In Oregon, misdemeanors are crimes that are punishable by up to 364 days in jail. Oregon law divides misdemeanor offenses into four different categories: Class A, B, and C, and unclassified misdemeanors. Class A misdemeanors are typically the most serious type of misdemeanor, while Class C misdemeanors are the least serious. (Or. Rev. Stat. Ann. § 161.555 (2019).)
More serious crimes (felonies) are punishable by terms in state prison. For information on felonies, see Oregon Felony Crimes by Class and Sentences.
In Oregon, Class A misdemeanors are punishable by up to 364 days in jail, a fine of up to $6,250, or both. Reckless driving and prostitution are examples of Class A misdemeanors. (Or. Rev. Stat. Ann. §§ 161.615, 161.635 (2019).)
A conviction for a Class B misdemeanor in Oregon can result in up to six months in jail, a fine of as much as $2,500, or both. For instance, a minor who attempts to purchase alcohol can be convicted of a Class B misdemeanor. (Or. Rev. Stat. Ann. §§ 161.615, 161.635 (2019).)
Under Oregon law, a Class C misdemeanor is punishable by up to 30 days in jail, a fine of up to $1,250, or both. Theft of property worth less than $100, for example, is a Class C misdemeanor. (Or. Rev. Stat. Ann. §§ 161.615, 161.635 (2019).)

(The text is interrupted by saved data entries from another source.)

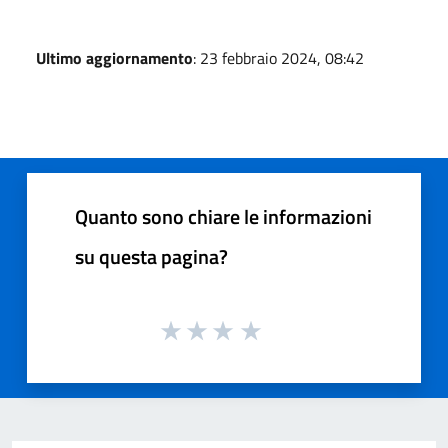
Ultimo aggiornamento
: 23 febbraio 2024, 08:42
Quanto sono chiare le informazioni
su questa pagina?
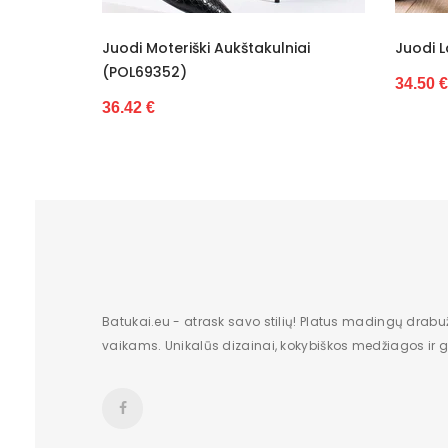
Dydis
štakulniai
Juodi Laisvalaikio Batai (POL70812)
Originali gamintojo pakuotė
34.50 €
Lytis
Kulno tipas
Būklė
Papildoma spalva
Batų aukštis
Kulno/platformos aukštis
Batukai.eu - atrask savo stilių! Platus madingų drabu
vaikams. Unikalūs dizainai, kokybiškos medžiagos ir gr
Dominuojantis raštas
Užsegimas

In Oregon, unclassified misdemeanors typically have different possible jail sentences and maximum fines as provided for in the laws that define the crimes. However, if a statute designates a crime as a misdemeanor but fails to classify it and set a penalty for it, the offense is punishable as a Class A misdemeanor. (Or. Rev. Stat. Ann. §§ 161.555, 161.615, 161.635 (2019).)

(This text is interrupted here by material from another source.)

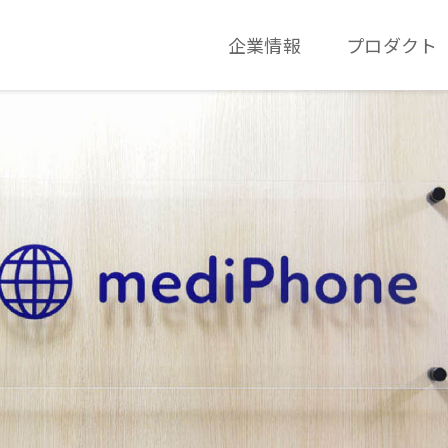
企業情報
プロダクト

A statute of limitations is the period of time during which the state must begin criminal prosecution. The statute of limitations begins to "run" when the crime occurs. In Oregon, misdemeanors typically have two-year statutes of limitations. (Or. Rev. Stat. Ann. § 131.125 (2019).)
Although misdemeanors are less serious than felonies, they are still serious crimes. If you are being investigated or have been charged with an offense, you should talk to a qualified Oregon criminal defense attorney. Seeking legal advice from a lawyer who has experience defending clients in local courts is the best way to ensure that your legal rights are protected at every stage of the criminal justice process.